L'FC Barcelona si è assicurato (come previsto) il biglietto per i quarti di finale di Champions League, dopo aver battuto comodamente il Benfica di Lisbona per 3-1 a Montjuic, 4-1 complessivo. Una partita che si è aperta con un minuto di silenzio in onore del medico della squadra, scomparso a sorpresa sabato scorso. Volendo dedicare la vittoria al caro dottore, la squadra ha dominato la partita fin dall'inizio, senza rilassarsi nonostante fosse in vantaggio di un gol rispetto all'andata della scorsa settimana.
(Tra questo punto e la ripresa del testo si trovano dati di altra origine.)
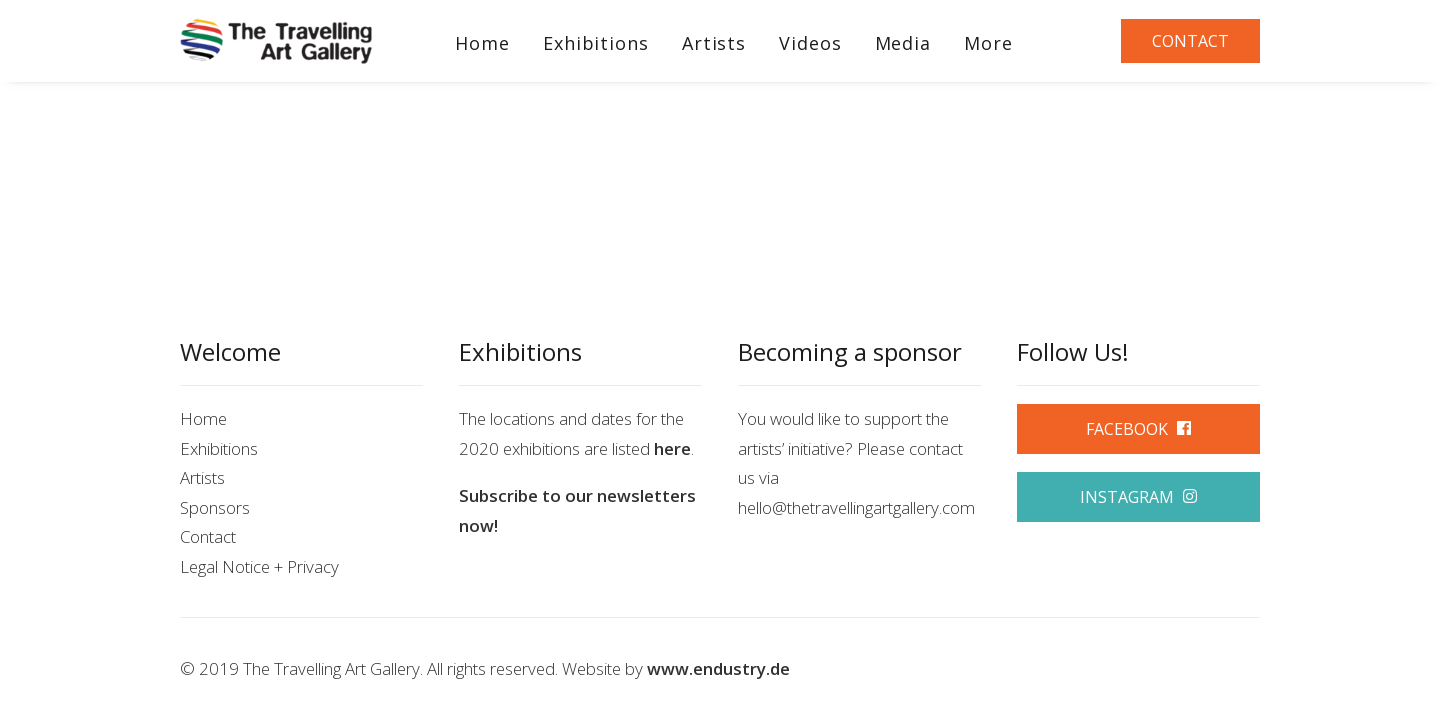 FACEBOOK (1138, 429)
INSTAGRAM (1138, 497)
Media (903, 43)
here (672, 448)
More (988, 43)
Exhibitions (596, 43)
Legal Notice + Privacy (259, 566)
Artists (714, 43)
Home (482, 43)
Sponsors (215, 507)
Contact (208, 536)
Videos (810, 43) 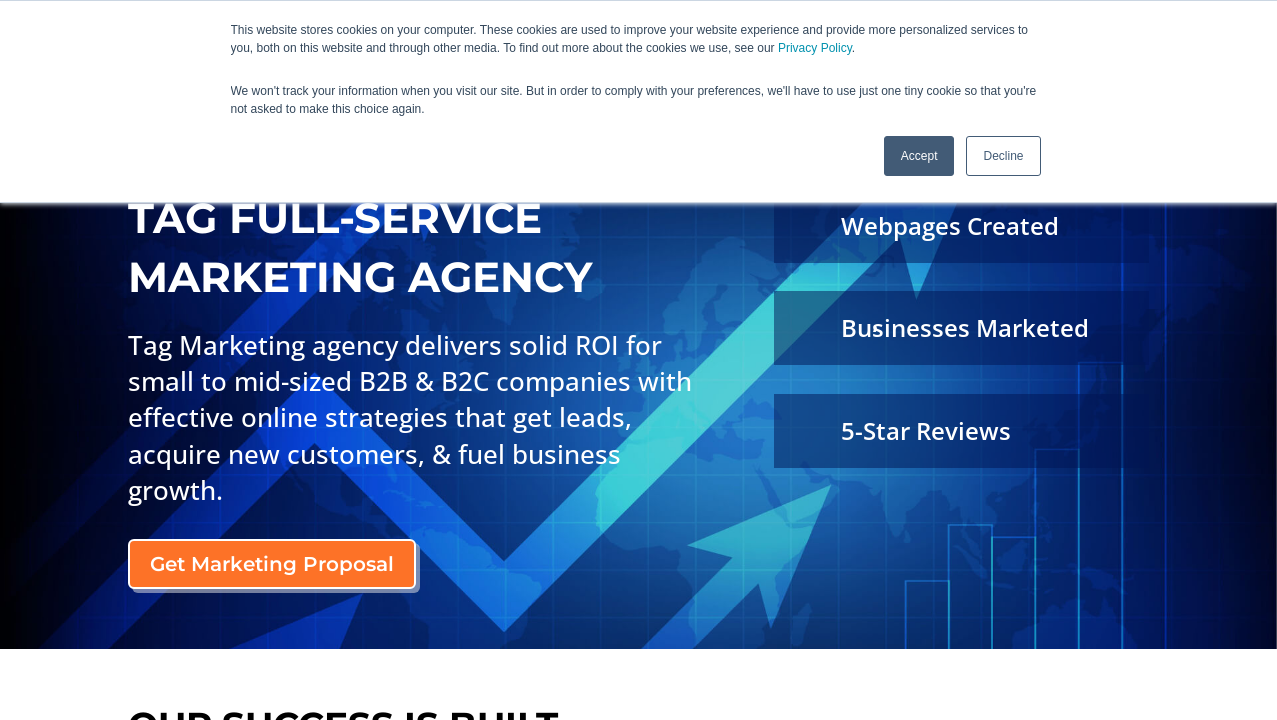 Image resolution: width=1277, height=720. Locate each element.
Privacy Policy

Il Benfica, impossibilitato a segnare all'andata nonostante giocasse con un uomo in più, ha segnato a Barcellona: un colpo di testa un minuto dopo il primo gol del Barça del giocatore argentino Nicolas Otamendi (37 anni). Ma i beniamini dei tifosi Lamine Yamal e Raphinha hanno negato ogni possibilità. Yamal, con 17 anni e 241 giorni, è diventato il giocatore più giovane di sempre a segnare e assistere nella stessa partita nella storia della Champions League. E la stella brasiliana Raphinha, che sta diventando una delle favorite per il prossimo Pallone d'Oro, ha segnato due volte. Ha già segnato 11 gol nella competizione, avvicinandosi al record di Messi di 14 gol in Champions 2011-12.
A seguire, il Barcellona attende il Lille o il Borussia Dortmund nei quarti di finale: il rivale si deciderà mercoledì pomeriggio.